The Bechdel Test is a subjective test that can be used as an indicator of the active presence of women in fiction, popularized by the American cartoonist Alison Bechdel in the form of a joke.
In order to pass the test the following requirements should be satisfied:
(1) There has to be at least two women
(2) who talk to each other, about
(3) something besides a man.
By scrutinizing and analyzing Bechdel Test scores across a diverse range of movies, this project aims to unravel patterns, trends, and insights into the portrayal of women in cinema.
The Kaggles dataset Female representation in cinema was used for this project. This was obtained starting from another Kaggle dataset, Movie Bechdel Test Scores, and enriching it with more information about the movies.
The dataset contains the following information for each movie:
- bt_score : The bechdel test score.
- dubious: Whether the submitter considered the rating dubious.
- imdbid: id on IMDb
- tmdbId: id on TMDB
- popularity: TMDB popularity.
- revenue: revenue in American Dollar (USD). Not adjusted for inflation.
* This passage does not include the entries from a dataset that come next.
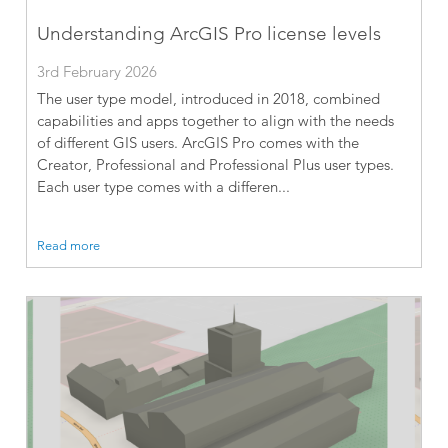
Understanding ArcGIS Pro license levels
3rd February 2026
The user type model, introduced in 2018, combined
capabilities and apps together to align with the needs
of different GIS users. ArcGIS Pro comes with the
Creator, Professional and Professional Plus user types.
Each user type comes with a differen...
Read more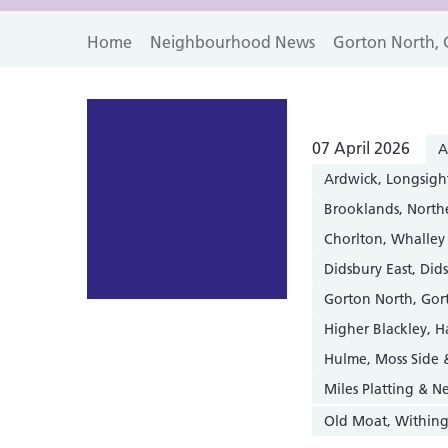
Home
Neighbourhood News
Gorton North, 
07 April 2026
A
Ardwick, Longsigh
Brooklands, Nort
Chorlton, Whalley
Didsbury East, Did
Gorton North, Gor
Higher Blackley, 
Hulme, Moss Side
Miles Platting & 
Old Moat, Within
- vote_average: average rating
- vote_count: number of ratings
- cast and crew: a json with cast and crew information. Check the response body in the TMDB api docs.
- cast_gender and crew_gender: gender of cast and crew: Not specified (0),Female (1), Male (2), Non-binary (3)
- cast_female_representation and crew_female_representation: percentage of women in the cast or crew.
The dataset was updated with most recent movies added on bechdeltest.com.
- Pandas, numpy
- pymysql, sqlalchemy
- requests
- Getting the updated list of movies from bechdeltest.com
- Getting details and credits of these new movies, fetching TMDB( The Movie DataBase) API
- Joining the new datas acquired with those already available
- Creating three new datasets, specific for production companies, movie cast and movie crew
- Loading the datasets on SQL and made some queries to explore the datasets
- Present information obtained through Tableau
The percentage of movies for each Bechdel Score is the following:

Throughout the years there has been a progressive improvement of female representation in movies.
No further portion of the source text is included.